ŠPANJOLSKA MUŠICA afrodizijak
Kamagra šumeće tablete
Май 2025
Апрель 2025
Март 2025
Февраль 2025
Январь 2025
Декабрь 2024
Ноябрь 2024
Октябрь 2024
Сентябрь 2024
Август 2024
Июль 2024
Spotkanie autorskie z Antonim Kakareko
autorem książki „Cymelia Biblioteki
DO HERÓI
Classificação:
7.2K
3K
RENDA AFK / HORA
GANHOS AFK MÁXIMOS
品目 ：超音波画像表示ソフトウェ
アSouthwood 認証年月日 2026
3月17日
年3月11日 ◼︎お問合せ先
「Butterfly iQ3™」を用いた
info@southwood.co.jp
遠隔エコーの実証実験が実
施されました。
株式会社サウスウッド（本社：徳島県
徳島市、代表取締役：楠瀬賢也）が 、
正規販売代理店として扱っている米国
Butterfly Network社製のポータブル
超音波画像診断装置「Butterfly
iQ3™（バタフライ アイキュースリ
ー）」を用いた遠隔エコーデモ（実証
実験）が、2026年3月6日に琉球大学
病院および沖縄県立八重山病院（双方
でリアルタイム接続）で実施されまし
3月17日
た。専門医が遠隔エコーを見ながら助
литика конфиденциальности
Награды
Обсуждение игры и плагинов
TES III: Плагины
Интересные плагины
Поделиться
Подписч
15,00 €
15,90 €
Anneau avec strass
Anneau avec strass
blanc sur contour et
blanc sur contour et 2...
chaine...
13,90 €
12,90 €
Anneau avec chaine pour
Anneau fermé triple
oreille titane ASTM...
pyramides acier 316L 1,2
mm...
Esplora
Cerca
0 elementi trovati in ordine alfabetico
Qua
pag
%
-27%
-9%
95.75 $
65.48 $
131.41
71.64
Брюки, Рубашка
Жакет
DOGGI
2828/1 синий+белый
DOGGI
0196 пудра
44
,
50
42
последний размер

━━━━━━━━━━━━━━━━━━━━

What the task requires → Set down each line of the material verbatim, from the first line through the line that contains "GANHOS AFK MÁXIMOS".

Response for this exercise →
ŠPANJOLSKA MUŠICA afrodizijak
Kamagra šumeće tablete
Май 2025
Апрель 2025
Март 2025
Февраль 2025
Январь 2025
Декабрь 2024
Ноябрь 2024
Октябрь 2024
Сентябрь 2024
Август 2024
Июль 2024
Spotkanie autorskie z Antonim Kakareko
autorem książki „Cymelia Biblioteki
DO HERÓI
Classificação:
7.2K
3K
RENDA AFK / HORA
GANHOS AFK MÁXIMOS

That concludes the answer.